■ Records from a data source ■
────────────────
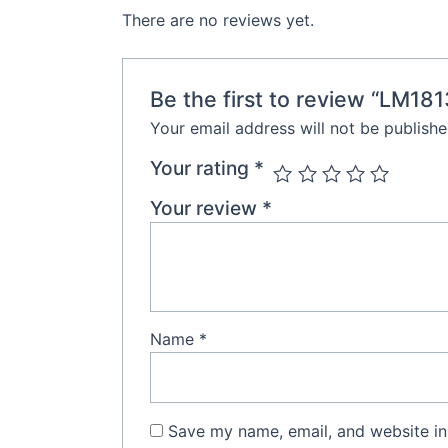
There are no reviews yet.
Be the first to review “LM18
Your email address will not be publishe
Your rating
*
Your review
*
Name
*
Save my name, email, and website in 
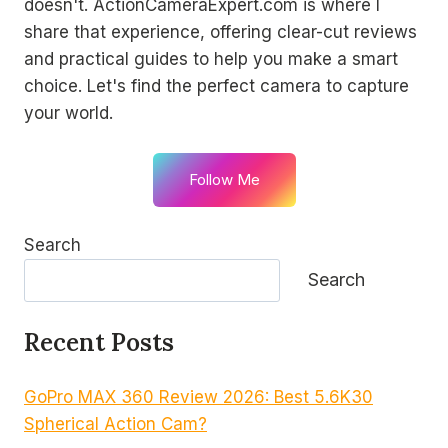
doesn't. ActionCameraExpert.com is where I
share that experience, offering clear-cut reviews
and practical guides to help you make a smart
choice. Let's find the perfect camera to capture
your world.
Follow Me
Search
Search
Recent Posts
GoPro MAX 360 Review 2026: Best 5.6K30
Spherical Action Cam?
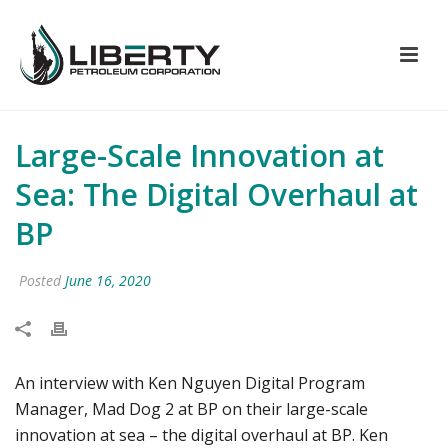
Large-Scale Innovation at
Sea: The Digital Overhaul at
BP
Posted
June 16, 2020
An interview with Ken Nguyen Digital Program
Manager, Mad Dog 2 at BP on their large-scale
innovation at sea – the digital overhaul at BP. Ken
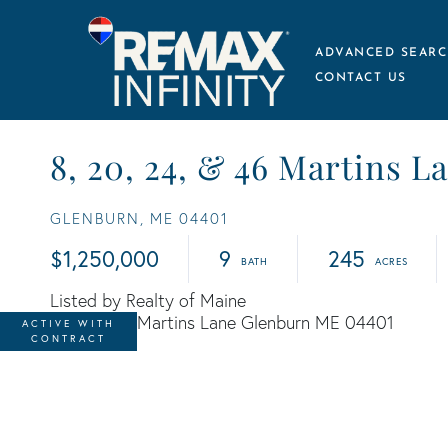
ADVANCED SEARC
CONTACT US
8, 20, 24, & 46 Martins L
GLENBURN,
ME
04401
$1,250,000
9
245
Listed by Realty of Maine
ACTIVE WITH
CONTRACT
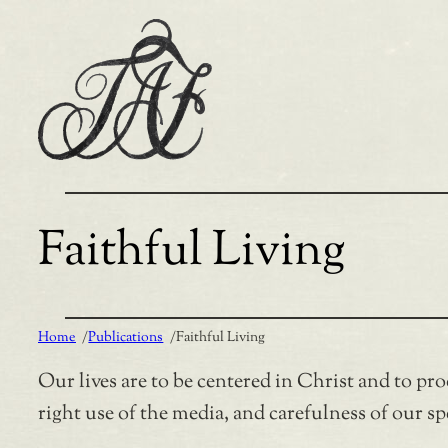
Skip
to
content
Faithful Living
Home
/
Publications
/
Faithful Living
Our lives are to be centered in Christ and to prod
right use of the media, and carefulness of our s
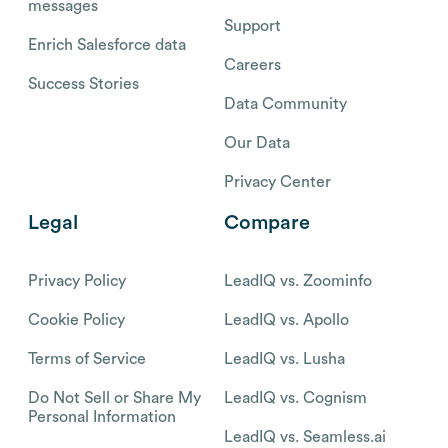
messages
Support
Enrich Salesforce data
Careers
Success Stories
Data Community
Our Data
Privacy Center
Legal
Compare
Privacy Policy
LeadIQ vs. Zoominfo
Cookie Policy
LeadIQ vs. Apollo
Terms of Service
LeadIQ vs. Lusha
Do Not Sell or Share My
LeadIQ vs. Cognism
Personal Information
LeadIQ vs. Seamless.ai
────────────────
■ Assignment ■
Repeat, with no pictures, each line from the beginning of the data through the line containing "your world.", inclusive.

■ Exercise answer ■
There are no reviews yet.
Be the first to review “LM18
Your email address will not be publishe
Your rating
*
Your review
*
Name
*
Save my name, email, and website in 
doesn't. ActionCameraExpert.com is where I
share that experience, offering clear-cut reviews
and practical guides to help you make a smart
choice. Let's find the perfect camera to capture
your world.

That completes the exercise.